That unbearable recurring apocalytic nightmare : crisis and apocalyptic visions in British film, 1987-1994

  • Author(s): Anthony John Kinik,
  • When: 1997-10
  • Where: University of British Columbia
  • This thesis is a study of the apocalyptic visions and forms that cropped up in the British cinema of the late 1980s and early 1990s with great frequency. It is my belief that this apocalypticism was directly related to the socio-political situation in Britain during this period—a situation that was largely the result of the rule of Margaret Thatcher and John Major, a situation that was largely the result of "Thatcherism." Furthermore, I believe that such a turn towards apocalyptic form fits into a tradition wherein crisis, sectarianism/radicalism/leftism, and apocalypticism have been closely tied over the course of history. Thus, my argument proceeds in the following manner. Chapter one takes a look at the roots of the apocalyptic tradition within Judeo- Christian culture and attempts to specify this tradition's principal characteristics, and how this tradition was linked with sectarianism and crises—both "real" and "perceived"—from its inception, even if the tradition has been largely dominated by more conservative interests ever since. Chapter two provides a "case example" of this particular branch of the apocalyptic tradition, examining the English Revolution and how it generated radicalized forms of apocalypticism. This chapter then devotes special attention to what Christopher Hill has termed the "experience of defeat" amongst the Revolution's radical Nonconformists—the political and spiritual swoon that occurred when the tide turned against the radicals, and the Restoration was established—and how this experience, too, resulted in apocalyptic texts.

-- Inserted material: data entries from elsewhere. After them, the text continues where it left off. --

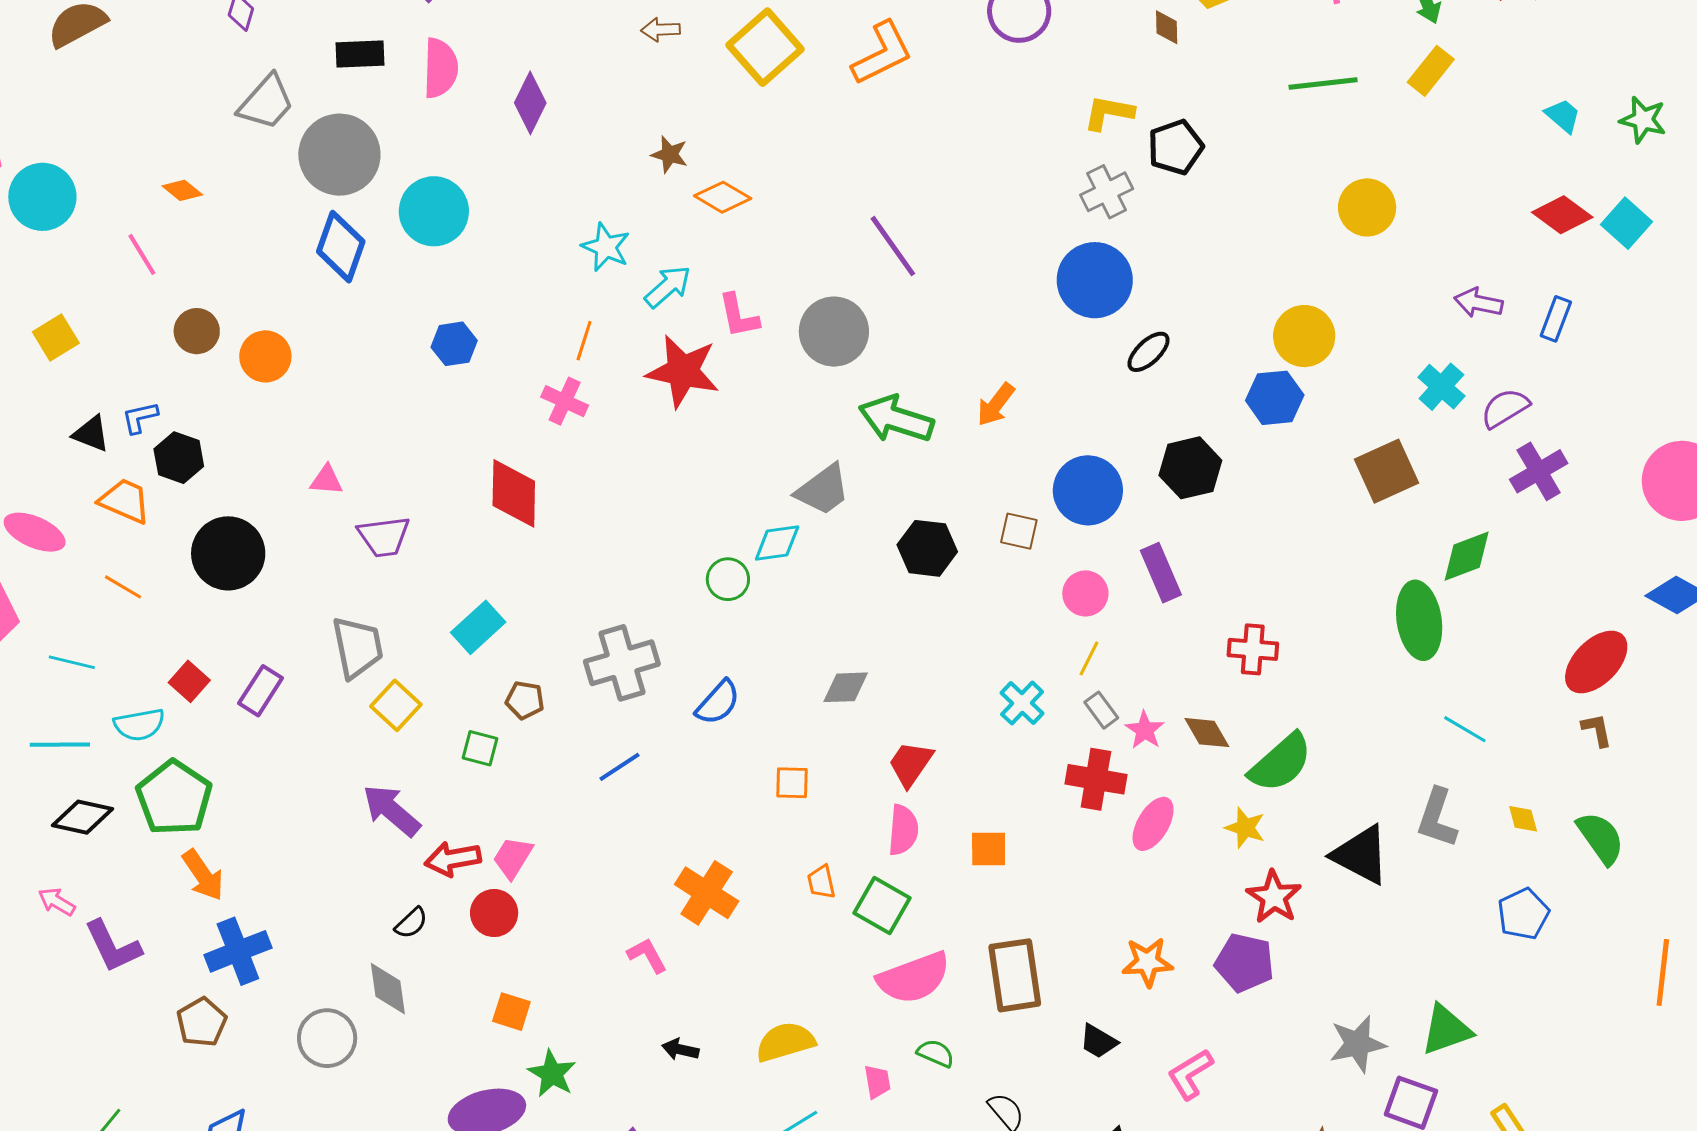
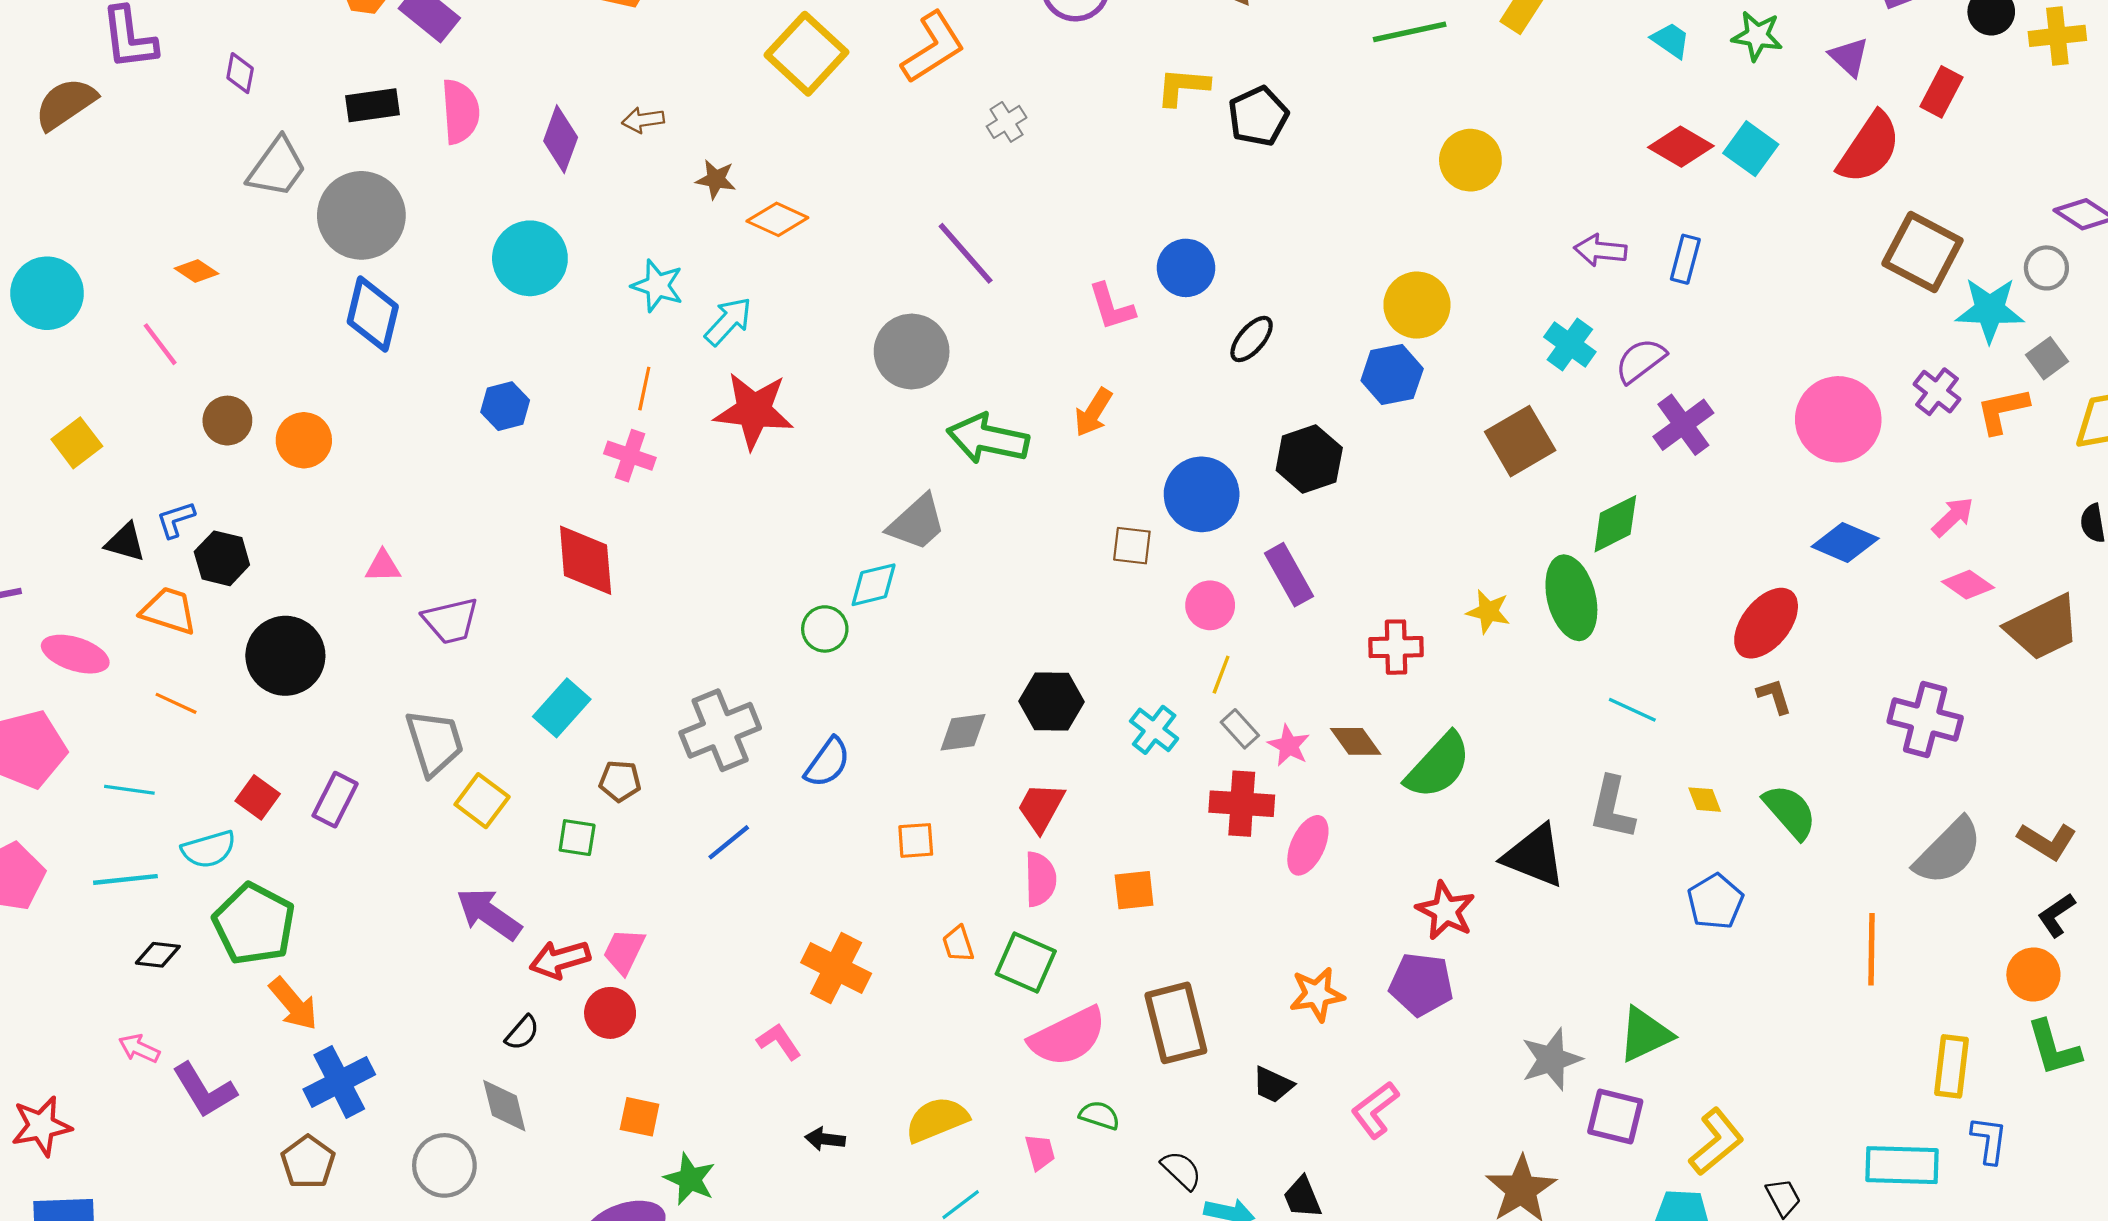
brown arrow: (661, 30) -> (643, 120), moved
gray cross: (1107, 192) -> (1007, 122), moved, size x0.7
cyan circle: (434, 211) -> (530, 258), moved
blue circle: (1095, 280) -> (1186, 268), size x0.7
pink L-shape: (739, 316) -> (1112, 307), moved
black hexagon: (927, 548) -> (1052, 701), moved
black diamond: (83, 817) -> (158, 955), size x0.7
yellow star: (1245, 828) -> (1488, 612), moved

Chapter three is a study of "Thatcherism": where it came from, how it made its way through the 1980s and into the 1990s, how it sowed crisis all along this path. This chapter lays stress upon how Thatcherism provoked a "crisis of the left" that creates a resonant parallel with Hill's "experience of defeat." Chapter four focuses on the films of Derek Jarman, Peter Greenaway, Patrick Keiller, and Mike Leigh during this period: how they frequently turned towards apocalyptic visions, how these visions were directly linked to Thatcherism, and, especially, how these visions were the result of the "crisis of the left" provoked by the rule of the Thatcher and Major administrations.